John Chamberlain
Developer Diary
 Developer Diary · You Heard It Here First · 27 November 2003
Automated Storage Systems
Reporting from the front line of robotics development

Automated storage systems may be boring but they are the meat and potatoes of robotics and their surging evolution is changing the way America does business. The warehouses of our country have long been a backwater of low-wage hindrances to progress but automation is swiftly changing that. Turnaround and shipping times are decreasing almost by the year because of the shift from manual to automatic warehousing and shipping. When I was a kid every catalog you ever saw said, "expect 4-6 weeks for delivery". Many still do, but not all. A variety of operations are shortening their delivery times and building products faster because of automated storage. The most common places automated storage is found is where the items are too large or dangerous for humans to easily handle. So if you are moving large steel rods with lifts anyway, it's an obvious step to automate the lifts. The same goes for warehouses that contain big uniform boxes or pallets. Give the forklift a brain and everything speeds up. Another area where automated storage systems are common is wherever large numbers of small valuable objects need to be moved around methodically. An example is drug development laboratories and factories. Thousands of samples need to stored, brought out and tested, then stored again--a perfect application for an automated storage system.

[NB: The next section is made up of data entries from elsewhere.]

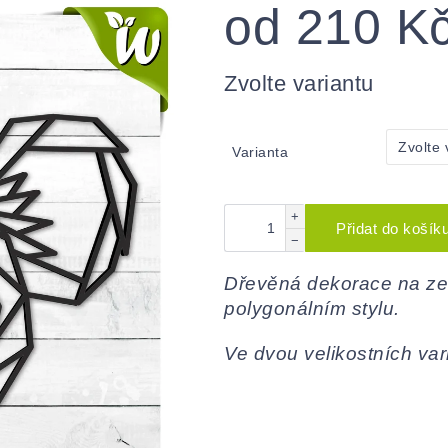
od
210 K
Měrná
cena:
Zvolte variantu
Varianta
+
Přidat do košík
−
Dřevěná dekorace na zeď
polygonálním stylu.
Ve dvou velikostních var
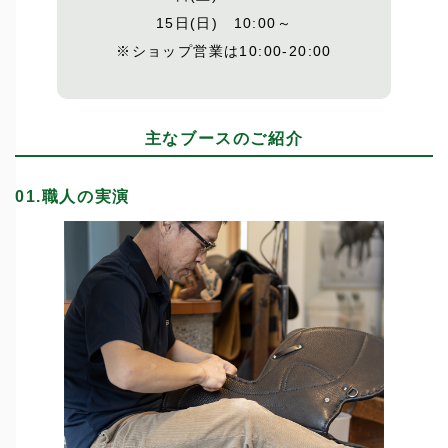
15日(日) 10:00～
※ショップ営業は10:00-20:00
主なブースのご紹介
01.職人の実演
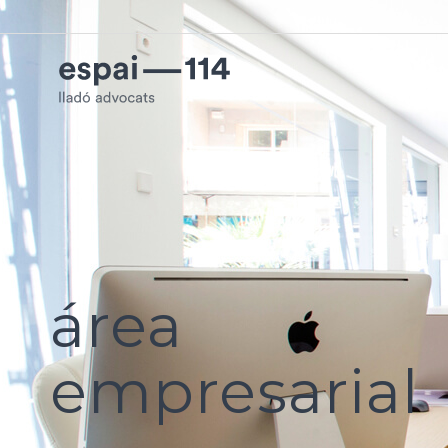
área
empresarial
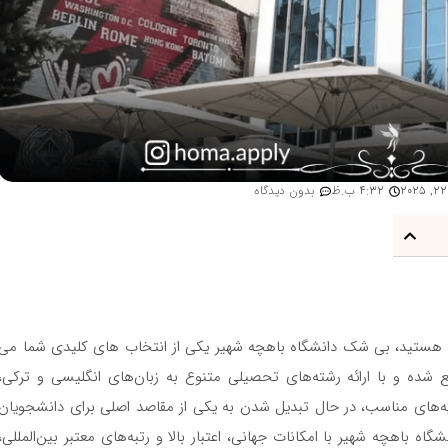
4:32 ب.ظ
بدون دیدگاه
یل هستید، بی شک دانشگاه باهچه شهیر یکی از انتخاب های کلیدی شما می
 شده و با ارائه رشته‌های تحصیلی متنوع به زبان‌های انگلیسی و ترکی،
ه‌های مناسب، در حال تبدیل شدن به یکی از مقاصد اصلی برای دانشجویان
اه باهچه شهیر با امکانات جهانی، اعتبار بالا و رتبه‌های معتبر بین‌المللی،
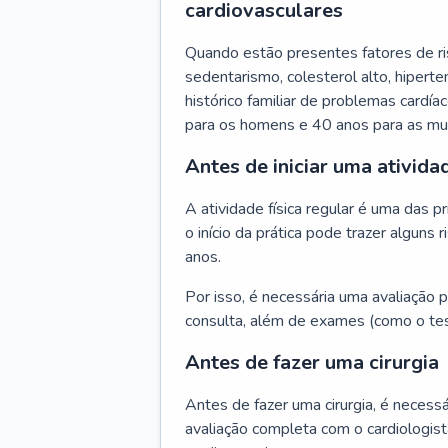
cardiovasculares
Quando estão presentes fatores de r
sedentarismo, colesterol alto, hipert
histórico familiar de problemas cardíac
para os homens e 40 anos para as mu
Antes de iniciar uma atividad
A atividade física regular é uma das 
o início da prática pode trazer algun
anos.
Por isso, é necessária uma avaliação pe
consulta, além de exames (como o tes
Antes de fazer uma cirurgia
Antes de fazer uma cirurgia, é necessá
avaliação completa com o cardiologis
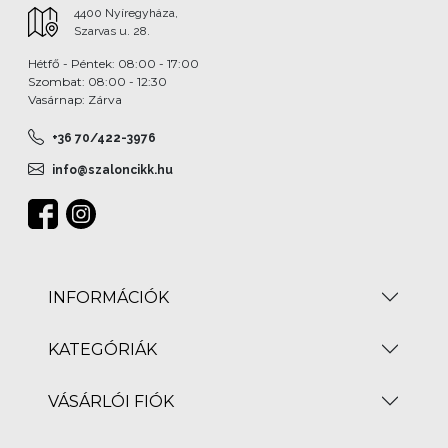
4400 Nyíregyháza,
Szarvas u. 28.
Hétfő - Péntek: 08:00 - 17:00
Szombat: 08:00 - 12:30
Vasárnap: Zárva
+36 70/422-3976
info@szaloncikk.hu
INFORMÁCIÓK
KATEGÓRIÁK
VÁSÁRLÓI FIÓK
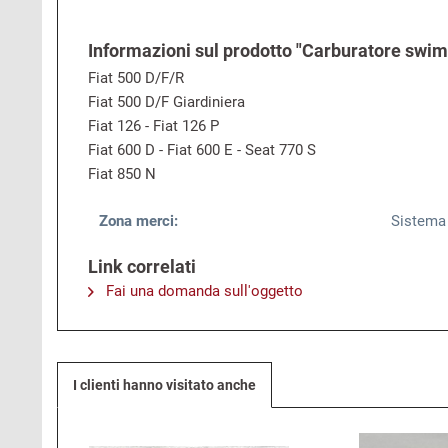
Informazioni sul prodotto "Carburatore swimme
Fiat 500 D/F/R
Fiat 500 D/F Giardiniera
Fiat 126 - Fiat 126 P
Fiat 600 D - Fiat 600 E - Seat 770 S
Fiat 850 N
Zona merci:
Sistema 
Link correlati
Fai una domanda sull'oggetto
I clienti hanno visitato anche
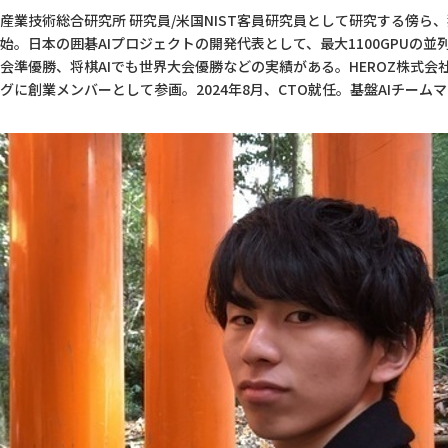
産業技術総合研究所 研究員/米国NIST客員研究員として研究する傍ら
始。日本の囲碁AIプロジェクトの開発代表として、最大1100GPUの
会準優勝、将棋AIでも世界大会優勝などの実績がある。HEROZ株式会社
グに創業メンバーとして参画。2024年8月、CTO就任。基盤AIチーム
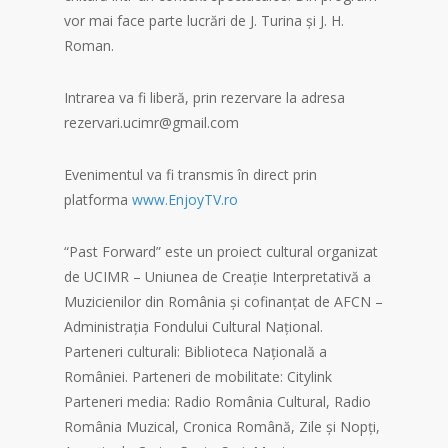
vor mai face parte lucrări de J. Turina și J. H.
Roman.
Intrarea va fi liberă, prin rezervare la adresa
rezervari.ucimr@gmail.com
Evenimentul va fi transmis în direct prin
platforma
www.EnjoyTV.ro
“Past Forward” este un proiect cultural organizat
de UCIMR – Uniunea de Creație Interpretativă a
Muzicienilor din România și cofinanțat de AFCN –
Administrația Fondului Cultural Național.
Parteneri culturali: Biblioteca Națională a
României. Parteneri de mobilitate: Citylink
Parteneri media: Radio România Cultural, Radio
România Muzical, Cronica Română, Zile și Nopți,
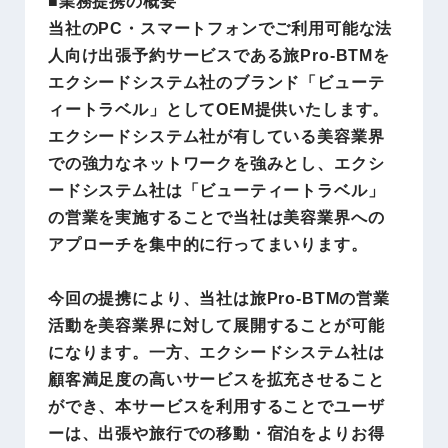
■業務提携の概要
当社のPC・スマートフォンでご利用可能な法
人向け出張予約サービスである旅Pro-BTMを
エクシードシステム社のブランド「ビューテ
ィートラベル」としてOEM提供いたします。
エクシードシステム社が有している美容業界
での強力なネットワークを強みとし、エクシ
ードシステム社は「ビューティートラベル」
の営業を実施することで当社は美容業界への
アプローチを集中的に行ってまいります。
今回の提携により、当社は旅Pro-BTMの営業
活動を美容業界に対して展開することが可能
になります。一方、エクシードシステム社は
顧客満足度の高いサービスを拡充させること
ができ、本サービスを利用することでユーザ
ーは、出張や旅行での移動・宿泊をよりお得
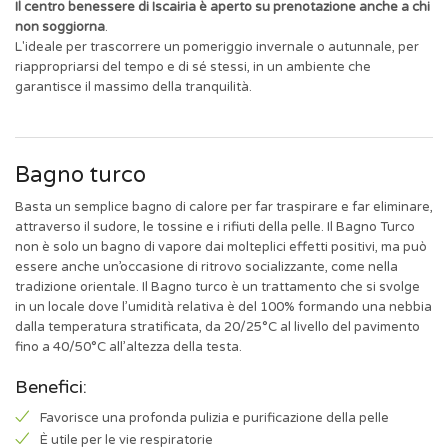
Il centro benessere di Iscairia è aperto su prenotazione anche a chi
non soggiorna
.
L'ideale per trascorrere un pomeriggio invernale o autunnale, per
riappropriarsi del tempo e di sé stessi, in un ambiente che
garantisce il massimo della tranquilità.
Bagno turco
Basta un semplice bagno di calore per far traspirare e far eliminare,
attraverso il sudore, le tossine e i rifiuti della pelle. Il Bagno Turco
non è solo un bagno di vapore dai molteplici effetti positivi, ma può
essere anche un’occasione di ritrovo socializzante, come nella
tradizione orientale. Il Bagno turco è un trattamento che si svolge
in un locale dove l’umidità relativa è del 100% formando una nebbia
dalla temperatura stratificata, da 20/25°C al livello del pavimento
fino a 40/50°C all’altezza della testa.
Benefici:
Favorisce una profonda pulizia e purificazione della pelle
È utile per le vie respiratorie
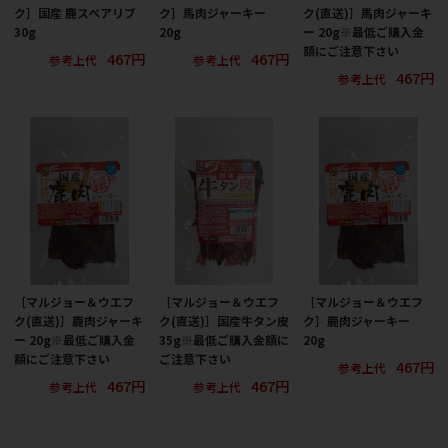
ク］国産 鹿スペアリブ
ク］馬肉ジャーキー
ク(直送)］馬肉ジャーキ
30g
20g
ー 20g※最低ご購入金
額にご注意下さい
467円
467円
参考上代
参考上代
467円
参考上代
［マルジョー＆ウエフ
［マルジョー＆ウエフ
［マルジョー＆ウエフ
ク(直送)］鹿肉ジャーキ
ク(直送)］国産牛タン皮
ク］鹿肉ジャーキー
ー 20g※最低ご購入金
35g※最低ご購入金額に
20g
額にご注意下さい
ご注意下さい
467円
参考上代
467円
467円
参考上代
参考上代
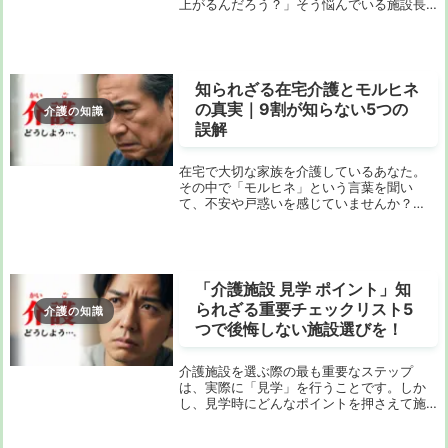
上がるんだろう？」そう悩んでいる施設長
さん、管理者さん、そして現場のリーダー
の皆さん、こんにちは！介護業界の離職率
が高いというイメージは、もはや過去のも
のになりつ...
知られざる在宅介護とモルヒネ
の真実｜9割が知らない5つの
介護の知識
誤解
在宅で大切な家族を介護しているあなた。
その中で「モルヒネ」という言葉を聞い
て、不安や戸惑いを感じていませんか？
「モルヒネを使ったら、もう終わりな
の？」「副作用がひどくて苦しむんじゃな
いか？」「寿命が縮んでしまうのでは？」
そんな風に考えてしま...
「介護施設 見学 ポイント」知
られざる重要チェックリスト5
介護の知識
つで後悔しない施設選びを！
介護施設を選ぶ際の最も重要なステップ
は、実際に「見学」を行うことです。しか
し、見学時にどんなポイントを押さえて施
設を選ぶべきか、悩んでいる方も多いので
はないでしょうか？今回は、見学時にチェ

A whole industry is springing up to develop and supply automatic storage systems. The periodical to read to follow this business is Modern Materials Handling. MMH recently published an interesting article titled 22 New Ideas in Automated Storage. This article gives you a great sense for how fast this technology is developing and the wide impact it is having on business. Virtually any business that deals in physical goods has a handling and storage requirement. How efficiently it is carried on has a ripple effect on many other businesses as well. For example, the faster a metal supplier can fill an order to a car manufacturer the cheaper that car will be and the better able the manufacturer is to increase or decrease production as needed.

Most people think of robots as creature-like droids, but pickers and smart conveyor belts and other handling systems are the real meat of robotics.